Muscle Memory

by Palebluedot



Category: Captain America (Movies)
Genre: Canon Compliant, Established Relationship, Fluff, M/M, Memories, Post-Canon, Swing Dancing, depending on your level of optimism that is lol, they are safe and in love
Language: English
Status: Completed
Published: 2016-10-16
Updated: 2016-10-16
Packaged: 2018-08-22 17:47:25
Rating: General Audiences
Warnings: No Archive Warnings Apply
Chapters: 1
Words: 1,503
Publisher: archiveofourown.org
Story URL: https://archiveofourown.org/works/8294632
Author URL: https://archiveofourown.org/users/Palebluedot/pseuds/Palebluedot
Summary: “C'mon, let's give it a whirl.” Before Steve can react, Bucky takes his hand and tugs him out into the middle of their living room. “I dunno how easily I could pick you up anymore, but the steps are the same, right?”





	

**Author's Note:**

> I've always had a soft spot for these two going dancing. Then I started taking swing dancing classes and a monster was born.
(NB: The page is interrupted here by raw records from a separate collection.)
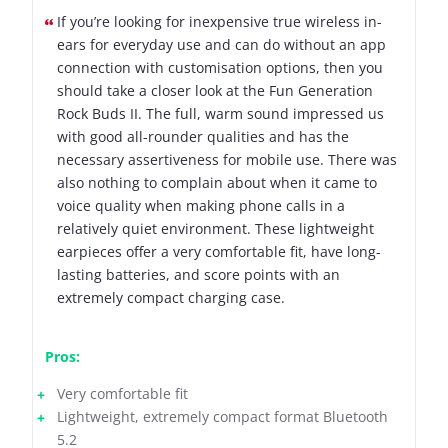
If you’re looking for inexpensive true wireless in-
ears for everyday use and can do without an app
connection with customisation options, then you
should take a closer look at the Fun Generation
Rock Buds II. The full, warm sound impressed us
with good all-rounder qualities and has the
necessary assertiveness for mobile use. There was
also nothing to complain about when it came to
voice quality when making phone calls in a
relatively quiet environment. These lightweight
earpieces offer a very comfortable fit, have long-
lasting batteries, and score points with an
extremely compact charging case.
Pros:
Very comfortable fit
Lightweight, extremely compact format Bluetooth
5.2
Truth be told, Steve's not sure why he's so stuck on jazz today. He's not feeling especially nostalgic, even though Bucky's wearing goddamn _suspenders_ over his white shirt, like he stepped right out of a photo colored only by the dime-bright grin spread across his face. As much as Bucky looks 29, _really_ 29, not just 99 and unusually spry, Steve's not longing for those days, nice as they were. Right now is...right now is _good_. Lazy sunshine slanting in warm through the window, painting the room golden, glinting off Bucky's arm where he's sitting in the armchair just opposite, reading – what more could a guy ask for, huh?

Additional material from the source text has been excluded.